Environment has become the focal point of the very existence of human race.Degradation of the environment has been very systematic and rampant over the years that the world today is moving faster towards the point of no return.

Realising this,though very late, governments all over the world are pressing hard for rectification that is holistic at the same time very effective. The transformation in the thinking process is more in the nature of firefighting, where the world was brought to a deliberate brink and then a thought process was induced to act reverse.

Exploitation of nature during these periods went on from Individual level,institutional level,by the society and polity through use of a mechanism of economics.

At this stage when world is thinking in terms of global convergence Institution of governance has started enforcing the idea of prominence to be extended to the climate change for an economic activity.

Not only self-discipline through awareness is a must but also transperant mechanism that reports reversal of acts that destroy environment should be built within the system.

Every activity has impacted the environment at the process level and consumption level,for instance extraction of natural wealth such as coal,gas and metals have impacted the structure of the earth,while its consumption has serious impact on the external environment. Industrial pollutants have been one of the greatest risk that the earth carries today than ever before.Yet unmindful of future exploitation of the natural resource ruthlessly occurs.

Scientist worldover have been talking of cleaner and greener environment while the advantages of economic activity continues,which means any activity that does not impact the Air,Water and space is welcome and should be encouraged in the future.

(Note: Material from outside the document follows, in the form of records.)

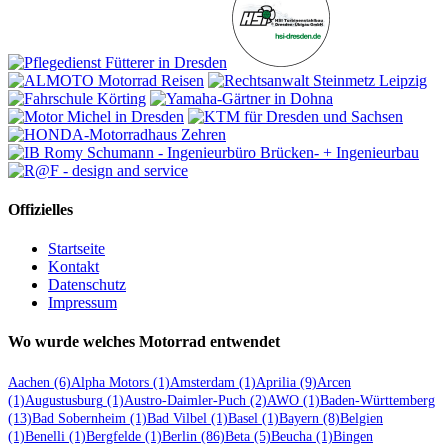
Offizielles
Startseite
Kontakt
Datenschutz
Impressum
Wo wurde welches Motorrad entwendet
Aachen
(6)
Alpha Motors
(1)
Amsterdam
(1)
Aprilia
(9)
Arcen
(1)
Augustusburg
(1)
Austro-Daimler-Puch
(2)
AWO
(1)
Baden-Württemberg
(13)
Bad Sobernheim
(1)
Bad Vilbel
(1)
Basel
(1)
Bayern
(8)
Belgien
(1)
Benelli
(1)
Bergfelde
(1)
Berlin
(86)
Beta
(5)
Beucha
(1)
Bingen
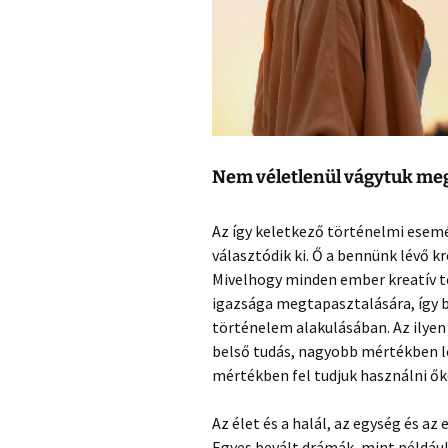
Nem véletlenül vágytuk meg
Az így keletkező történelmi esem
választódik ki. Ő a bennünk lévő k
Mivelhogy minden ember kreatív te
igazsága megtapasztalására, így 
történelem alakulásában. Az ilye
belső tudás, nagyobb mértékben l
mértékben fel tudjuk használni ők
Az élet és a halál, az egység és a
Egyes bevált drámák, mint példáu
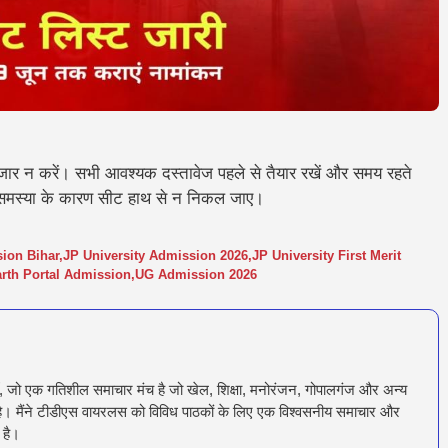
ंतजार न करें। सभी आवश्यक दस्तावेज पहले से तैयार रखें और समय रहते
मस्या के कारण सीट हाथ से न निकल जाए।
ion Bihar
,
JP University Admission 2026
,
JP University First Merit
rth Portal Admission
,
UG Admission 2026
ँ, जो एक गतिशील समाचार मंच है जो खेल, शिक्षा, मनोरंजन, गोपालगंज और अन्य
रता है। मैंने टीडीएस वायरलस को विविध पाठकों के लिए एक विश्वसनीय समाचार और
 है।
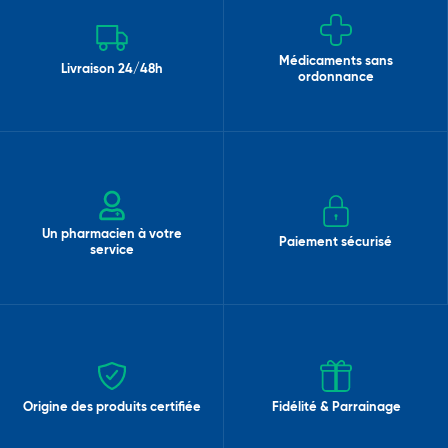
Médicaments sans
Livraison 24/48h
ordonnance
Un pharmacien à votre
Paiement sécurisé
service
Origine des produits certifiée
Fidélité & Parrainage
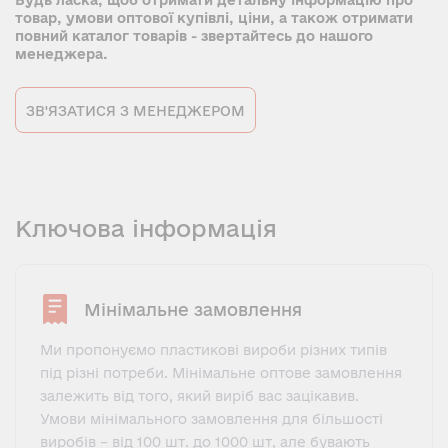
Будь ласка, щоб отримати детальну інформацію про
товар, умови оптової купівлі, ціни, а також отримати
повний каталог товарів - звертайтесь до нашого
менеджера.
ЗВ'ЯЗАТИСЯ З МЕНЕДЖЕРОМ
Ключова інформація
Мінімальне замовлення
Ми пропонуємо пластикові вироби різних типів
під різні потреби. Мінімальне оптове замовлення
залежить від того, який виріб вас зацікавив.
Умови мінімального замовлення для більшості
виробів – від 100 шт. до 1000 шт, але бувають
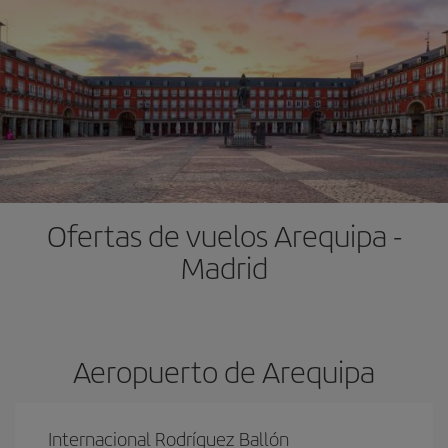
Ofertas de vuelos Arequipa -
Madrid
Aeropuerto de Arequipa
Internacional Rodríguez Ballón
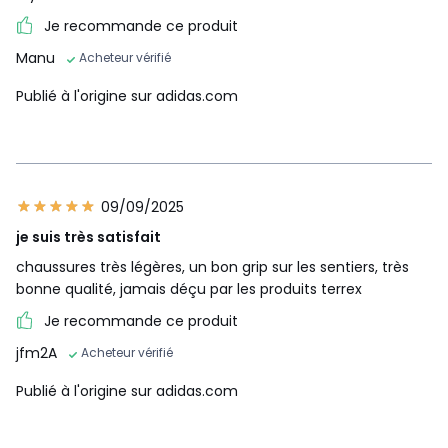
Je recommande ce produit
Manu
Acheteur vérifié
Publié à l'origine sur adidas.com
09/09/2025
je suis très satisfait
chaussures très légères, un bon grip sur les sentiers, très
bonne qualité, jamais déçu par les produits terrex
Je recommande ce produit
jfm2A
Acheteur vérifié
Publié à l'origine sur adidas.com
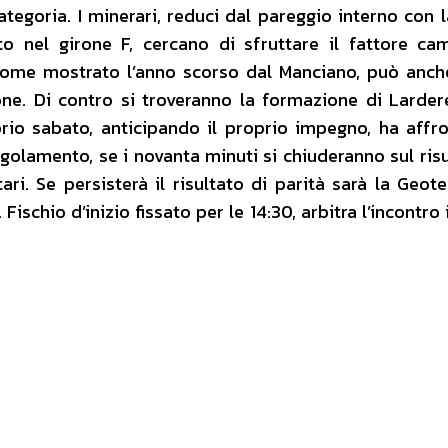
egoria. I minerari, reduci dal pareggio interno con l
o nel girone F, cercano di sfruttare il fattore c
come mostrato l’anno scorso dal Manciano, può anch
one. Di contro si troveranno la formazione di Larder
rio sabato, anticipando il proprio impegno, ha affro
olamento, se i novanta minuti si chiuderanno sul risu
ri. Se persisterà il risultato di parità sarà la Geot
Fischio d’inizio fissato per le 14:30, arbitra l’incontro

While this happens the Indian Government has shown keen interest in industry reporting the cost of compliance on climate change issues as visible in this news item below:

Soon, Indian companies will have to compulsorily follow a cost-accounting standard on climate change. The Corporate Affairs Ministry has asked the Institute of Cost and Works Accountants of India (ICWAI) to prepare such a Standard — the first of its kind even globally. This means companies will have to work out costs involved in adopting environment-friendly measures and disclose them. The Government can use this data while taking policy decisions and for climate change talks. The Ministries of Corporate Affairs and Environment will shortly hold discussions on this. The new cost-accounting Standard on environment-friendly measures will be high,

but achievable by Indian companies. The Standard will be on costs incurred for reducing pollution, re-planting forests or restoring mined areas. The ICWAI would seek International Federation of Accountants' inputs. The Standard on climate change could be stand-alone or part of other new cost accounting Standards. Guidelines issued ICWAI member Mr A. N. Raman said the Institute has released management guidelines on environment-related corporate strategies. The Government may link these guidelines to the Standard on climate change to make it mandatory and ask the Board of Directors to disclose if companies are complying. “Climate change is the buzz word in management and cost accounting globally and India will take the lead. Environment-friendly companies will get good grades,” said the ICWAI President, Mr G. N. Venkataraman.

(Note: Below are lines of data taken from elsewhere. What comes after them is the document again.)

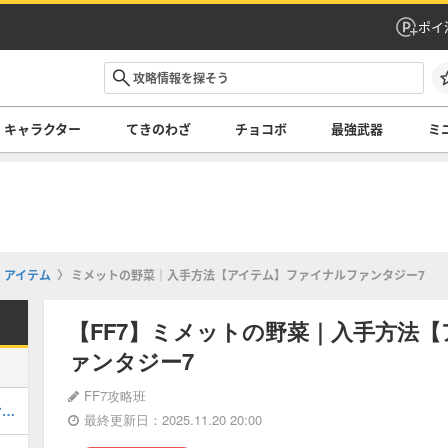
ポイ
キャラクター
てきのわざ
チョコボ
最強武器
ミ
アイテム
ミメットの野菜｜入手方法【アイテム】ファイナルファンタジー7
【FF7】ミメットの野菜｜入手方法
ァンタジー7
FF7攻略班
ディスク1のストーリー攻略まとめ【マップ付き】ファイナルファンタジー7
最終更新日：2025.11.20 20:00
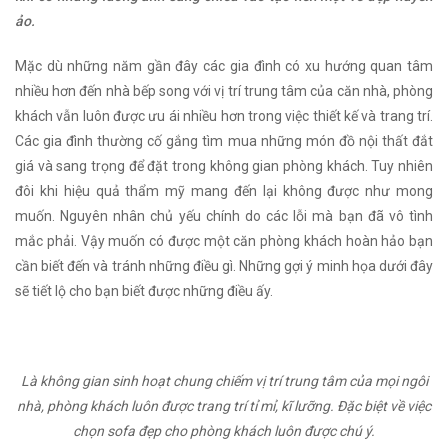
ảo.
Mặc dù những năm gần đây các gia đình có xu hướng quan tâm
nhiều hơn đến nhà bếp song với vị trí trung tâm của căn nhà, phòng
khách vẫn luôn được ưu ái nhiều hơn trong việc thiết kế và trang trí.
Các gia đình thường cố gắng tìm mua những món đồ nội thất đắt
giá và sang trọng để đặt trong không gian phòng khách. Tuy nhiên
đôi khi hiệu quả thẩm mỹ mang đến lại không được như mong
muốn. Nguyên nhân chủ yếu chính do các lỗi mà bạn đã vô tình
mắc phải. Vậy muốn có được một căn phòng khách hoàn hảo bạn
cần biết đến và tránh những điều gì. Những gợi ý minh họa dưới đây
sẽ tiết lộ cho bạn biết được những điều ấy.
Là không gian sinh hoạt chung chiếm vị trí trung tâm của mọi ngôi
nhà, phòng khách luôn được trang trí tỉ mỉ, kĩ lưỡng. Đặc biệt về việc
chọn sofa đẹp cho phòng khách luôn được chú ý.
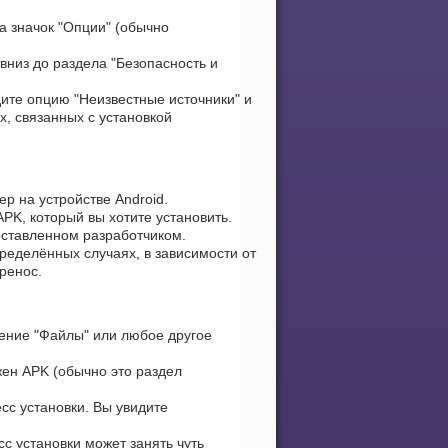
а значок "Опции" (обычно
вниз до раздела "Безопасность и
ите опцию "Неизвестные источники" и
х, связанных с установкой
р на устройстве Android.
PK, который вы хотите установить.
оставленном разработчиком.
ределённых случаях, в зависимости от
ренос.
ение "Файлы" или любое другое
жен APK (обычно это раздел
сс установки. Вы увидите
с установки может занять чуть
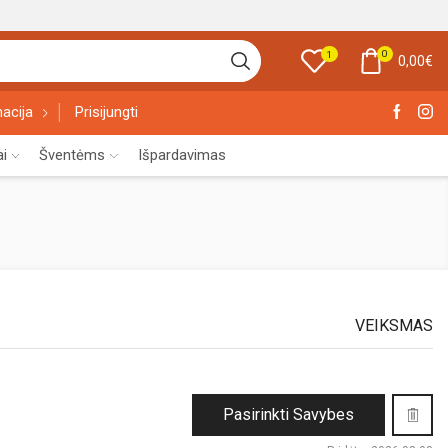
0
1
0,00
€
acija
Prisijungti
ai
Šventėms
Išpardavimas
VEIKSMAS
This
Pasirinkti Savybes
product
has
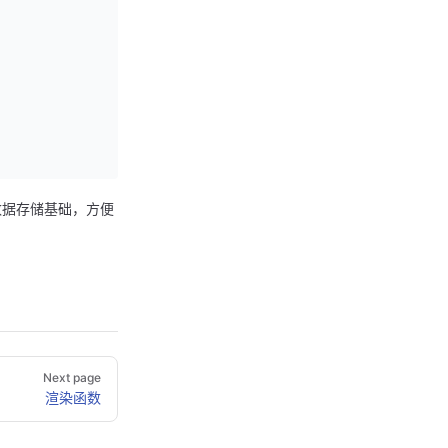
的数据存储基础，方便
Next page
渲染函数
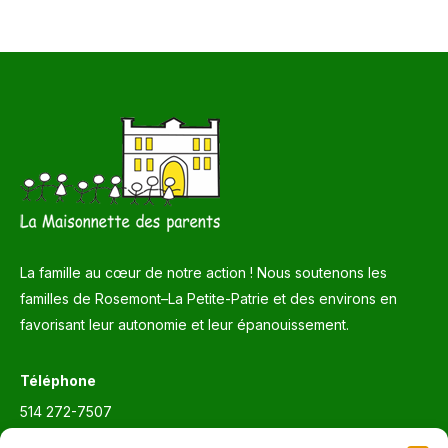
La famille au cœur de notre action ! Nous soutenons les
familles de Rosemont–La Petite-Patrie et des environs en
favorisant leur autonomie et leur épanouissement.
Téléphone
514 272-7507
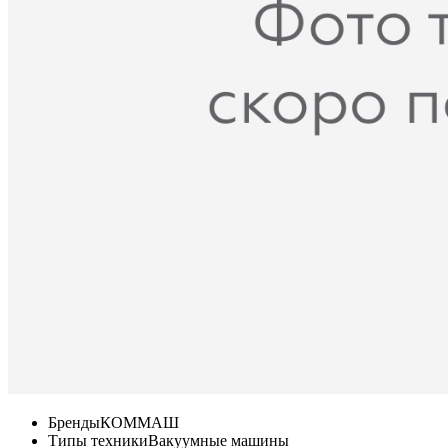
Бренды
КОММАШ
Типы техники
Вакуумные машины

While the standard will be devised by the ICWAI,it is felt necessary that reporting requirements will need to address the following issues:

1.Elements that results in Impacting the environment.

2.The stages at which these elements impact the environment.(Extraction,production- process,stacking,consumption).

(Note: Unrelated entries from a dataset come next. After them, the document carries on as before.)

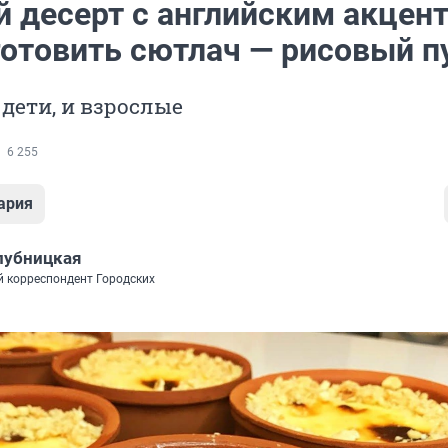
й десерт с английским акцен
готовить сютлач — рисовый п
 дети, и взрослые
6 255
ария
лубницкая
 корреспондент Городских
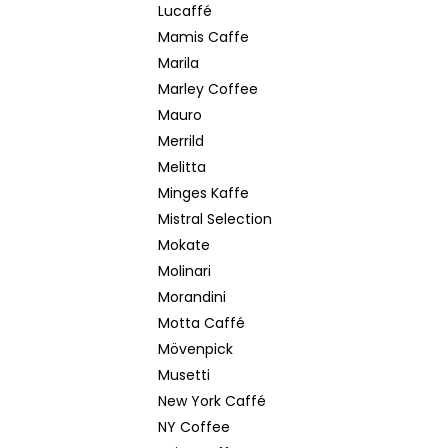
Lucaffé
Mamis Caffe
Marila
Marley Coffee
Mauro
Merrild
Melitta
Minges Kaffe
Mistral Selection
Mokate
Molinari
Morandini
Motta Caffé
Mövenpick
Musetti
New York Caffé
NY Coffee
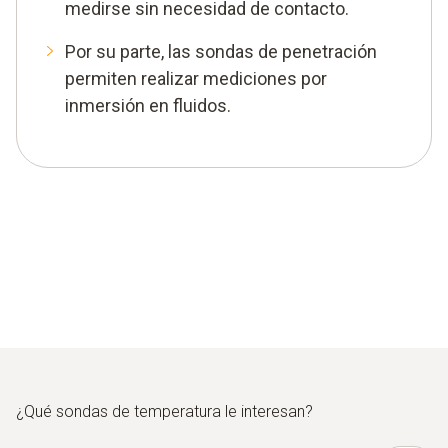
medirse sin necesidad de contacto.
Por su parte, las sondas de penetración
permiten realizar mediciones por
inmersión en fluidos.
¿Qué sondas de temperatura le interesan?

3.Identifying and measuring the Impact and assigning the cost of damage to the environment and classifying its reach-short/medium and long term impact.

4.Estimating the cost of reversal or cost of averting. Capital and recurring cost further dividing into direct and indirect.

5.Reporting to various stakeholders on the direct and indirect impact to them.

6.Segregation clearly of cost of reversal and aversion cost.

7.Impact of climate change cost on the prices of the product vis-à-vis long term benefit.(qualitative and quantitative).

8.Risk vis-à-vis return matrix of extracting/producing and consuming the product under consideration.

9.Quantifying stakeholder wise the benefit that accrue by virtue of incurrence of such cost.

Designing of proper formats to present such reports.

R.Veeraraghavan.FICWA.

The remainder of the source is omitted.